Artichoke Leaf Extract Clinical Evidence

Phytomedicine. 
Marakis, G, et al. Artichoke leaf extract reduces mild dyspepsia in an open study. 2002 Dec;9(8):694-9. 

Topic: 
Can artichoke leaf extract (ALE) help patients with mild dyspepsia (indigestion)?

Background:
A previous study found high doses of ALE may reduce symptoms of indigestion. Can a lower dose be effective?

Study Type:
Human Clinical Intervention Trial

Study Design:
Open, dose-ranging study. Subjects completed the Nepean Dyspepsia Index (NDI) and the State-Trait Anxiety Inventory at baseline and after 2 months.

Subjects:
516 healthy patients with indigestion (454 completed)

Dosage:
320 mg or 640 mg/day of ALE for 2 months

Results:
Subjects’ dyspeptic symptoms deceased by 40% — a significant reduction — with no difference between the two dosages. Quality of life improved in both groups. (Anxiety relief was more pronounced in the higher dose group.)

Conclusion:
ALE shows promise to ameliorate upper gastro-intestinal symptoms and improve quality of life in otherwise healthy subjects suffering from dyspepsia.

Journal of Complementary and Alternative Medicine. 
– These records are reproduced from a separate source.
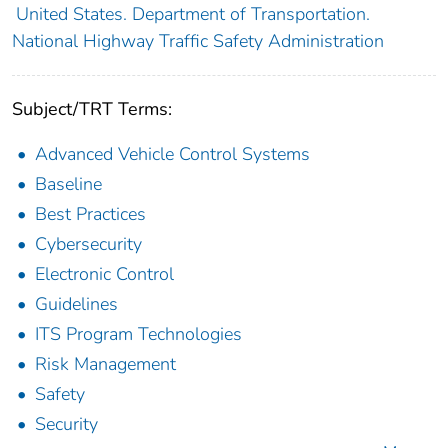
United States. Department of Transportation.
National Highway Traffic Safety Administration
Subject/TRT Terms:
Advanced Vehicle Control Systems
Baseline
Best Practices
Cybersecurity
Electronic Control
Guidelines
ITS Program Technologies
Risk Management
Safety
Security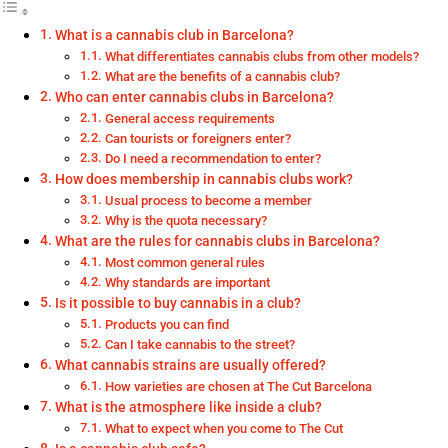
What is a cannabis club in Barcelona?
What differentiates cannabis clubs from other models?
What are the benefits of a cannabis club?
Who can enter cannabis clubs in Barcelona?
General access requirements
Can tourists or foreigners enter?
Do I need a recommendation to enter?
How does membership in cannabis clubs work?
Usual process to become a member
Why is the quota necessary?
What are the rules for cannabis clubs in Barcelona?
Most common general rules
Why standards are important
Is it possible to buy cannabis in a club?
Products you can find
Can I take cannabis to the street?
What cannabis strains are usually offered?
How varieties are chosen at The Cut Barcelona
What is the atmosphere like inside a club?
What to expect when you come to The Cut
Bundy, R, et al. Artichoke leaf extract reduces symptoms of irritable bowel syndrome and improves quality of life in otherwise healthy volunteers suffering from concomitant dyspepsia: a subset analysis. 2004 Aug;10(4):667-9. 

Topic: 
Can artichoke leaf extract (ALE) help people suffering from both dyspepsia (indigestion) and Irritable Bowel Syndrome (IBS)?

Background:
People with indigestion suffer from bloating, feeling too full, belching, gas, nausea, and abdominal pain, while IBS causes chronic abdominal pain with alternating constipation and diarrhea. Can artichoke leaf extract alleviate these symptoms?

Study Type:
Human Clinical Intervention Trial

Study Design:
Subset analysis of previous dose-ranging trial. Incidence of IBS symptoms, self-reported bowel pattern and the Nepean Dyspepsia Index were used to compare subjects’ symptoms at baseline and at 2 months.

Subjects:
208 adults with dyspepsia and IBS

Dosage:
320 mg or 640 mg/day for 2 months

Results:
IBS symptoms decreased by 26%. A significant number of subjects reported moving away from “alternating constipation/diarrhea” to a normal pattern of bowel movements. NDI symptoms fell by 41% — indicating improved digestion — and there was a 20% increase in quality of life scores after treatment. All these findings were statistically significant.

Conclusion:
“This report supports previous finding that ALE ameliorates symptoms of IBS, plus improved health-related QOL.” 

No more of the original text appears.